One community that Agatha truly loves is Aswang Tribe, whose NFTs are inspired by Philippine mythology. The name of this community itself is derived from the mythical aswang, which is the name given to a variety of shapeshifting evil creatures in Filipino folklore.
"I joined the Aswang Tribe in October 2022 when I was chosen as one of their featured artists. The entire journey from receiving the notice to creating and finishing the banner was a banger experience. I can’t put into words how much I love being there," Agatha said.
"I feel really grateful to Aswang (and to you, Sir Joey) and the members for being such kind human beings. I love how strongly they stand in their vision to preserve our culture and support artists. I love everything about that project and I love the people there even more. I have been to different communities and this one is just exceptional. I can be as bold as I want and everyone will literally jump in and vibe with you. Everyone knows how to tolerate all the crackhead behavior!"
Web3 and creators
While Agatha minted a piece before on the NEAR blockchain as an experiment, it was only in November 2022 that she embraced NFT art in earnest.
"I minted my first official 1/1 in OpenSea last November named Ace of Spades. This piece was for an exhibit at the Philippine Web3 Festival in collaboration with CryptoArtPH and Galeria Paloma. I made my first sale on Dec. 31 and I can’t put into words how amazing the experience was and how it motivated me to create more," she said.
With all the changes being brought by web3 in general and NFT art in particular, how can artists adapt?

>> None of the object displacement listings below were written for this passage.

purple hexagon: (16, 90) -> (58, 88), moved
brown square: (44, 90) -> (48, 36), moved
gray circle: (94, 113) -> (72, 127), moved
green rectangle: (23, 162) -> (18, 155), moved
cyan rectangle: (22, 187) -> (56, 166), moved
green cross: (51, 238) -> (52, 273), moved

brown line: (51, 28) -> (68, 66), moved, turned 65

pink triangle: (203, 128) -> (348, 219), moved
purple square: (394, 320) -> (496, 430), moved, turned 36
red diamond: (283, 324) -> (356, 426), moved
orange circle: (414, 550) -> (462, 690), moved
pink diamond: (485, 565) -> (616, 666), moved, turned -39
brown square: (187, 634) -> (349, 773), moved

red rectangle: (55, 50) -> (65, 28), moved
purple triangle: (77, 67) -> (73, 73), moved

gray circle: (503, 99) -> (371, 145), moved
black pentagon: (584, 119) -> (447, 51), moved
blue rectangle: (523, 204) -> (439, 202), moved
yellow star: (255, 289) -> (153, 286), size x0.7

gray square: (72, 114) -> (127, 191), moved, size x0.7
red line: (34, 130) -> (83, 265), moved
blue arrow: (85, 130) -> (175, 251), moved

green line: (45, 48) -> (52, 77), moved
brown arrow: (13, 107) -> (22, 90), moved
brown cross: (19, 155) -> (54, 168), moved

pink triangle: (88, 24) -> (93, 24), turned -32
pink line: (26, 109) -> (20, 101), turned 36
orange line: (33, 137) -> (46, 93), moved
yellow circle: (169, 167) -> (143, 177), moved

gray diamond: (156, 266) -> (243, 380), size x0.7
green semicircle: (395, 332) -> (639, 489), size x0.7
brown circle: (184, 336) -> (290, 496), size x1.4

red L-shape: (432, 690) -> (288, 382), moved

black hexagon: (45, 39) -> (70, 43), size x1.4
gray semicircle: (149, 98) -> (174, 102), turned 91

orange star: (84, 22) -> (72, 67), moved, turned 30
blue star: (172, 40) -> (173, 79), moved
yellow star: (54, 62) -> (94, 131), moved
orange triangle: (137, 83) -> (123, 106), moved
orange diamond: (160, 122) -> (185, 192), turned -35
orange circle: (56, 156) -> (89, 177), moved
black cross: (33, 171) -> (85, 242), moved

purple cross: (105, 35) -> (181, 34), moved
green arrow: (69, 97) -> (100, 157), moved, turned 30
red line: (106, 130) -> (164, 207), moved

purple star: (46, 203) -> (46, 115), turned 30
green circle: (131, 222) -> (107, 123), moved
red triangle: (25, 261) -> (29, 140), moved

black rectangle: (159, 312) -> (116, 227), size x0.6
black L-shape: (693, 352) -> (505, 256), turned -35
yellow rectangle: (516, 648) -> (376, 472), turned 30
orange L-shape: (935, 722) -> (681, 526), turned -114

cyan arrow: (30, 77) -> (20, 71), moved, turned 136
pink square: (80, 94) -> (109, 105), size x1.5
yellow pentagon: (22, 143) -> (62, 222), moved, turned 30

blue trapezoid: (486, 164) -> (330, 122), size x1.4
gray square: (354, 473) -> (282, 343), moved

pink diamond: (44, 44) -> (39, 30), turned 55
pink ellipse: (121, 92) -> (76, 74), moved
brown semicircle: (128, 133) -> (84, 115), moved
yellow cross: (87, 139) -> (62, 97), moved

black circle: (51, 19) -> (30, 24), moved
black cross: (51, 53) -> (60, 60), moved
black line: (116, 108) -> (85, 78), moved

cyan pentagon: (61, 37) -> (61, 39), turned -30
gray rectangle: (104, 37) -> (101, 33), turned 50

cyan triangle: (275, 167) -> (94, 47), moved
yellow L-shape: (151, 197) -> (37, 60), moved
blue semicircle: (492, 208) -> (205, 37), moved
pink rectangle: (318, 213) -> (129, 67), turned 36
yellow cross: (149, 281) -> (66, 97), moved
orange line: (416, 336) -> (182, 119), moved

"How artists can adapt to the changes is to learn how to utilize the resources available. It is true that change scares people. However, the good part is the more change there is, the more the resources expand. The world is evolving and it will never stay as it is, so the attention of the masses (or the world) will naturally shift to the new and the present.
"Artists are born to appreciate, create, and progress so despite the changes and whatever threat comes with them, as creatives we must strive to bring something to the table the 'precursor' couldn’t," she said.
Agatha also shared this message for aspiring artists: "Training and all the technical help? An artist can get that from the internet. But a kind heart? They can’t. I will never get tired of sharing how it is important to be kind to your fellow artists and how you should never bring other people down. I am a person who strongly believes in karma and that is because I am speaking from experience. Many times I looked down on other artists and thought of myself better than them but really, it never got me anywhere and even ruined my own growth. You can take all the professional classes available but attitude is something you can't earn out of books and video tutorials."
The world may be changing, but one thing remains the same: it will always need artists.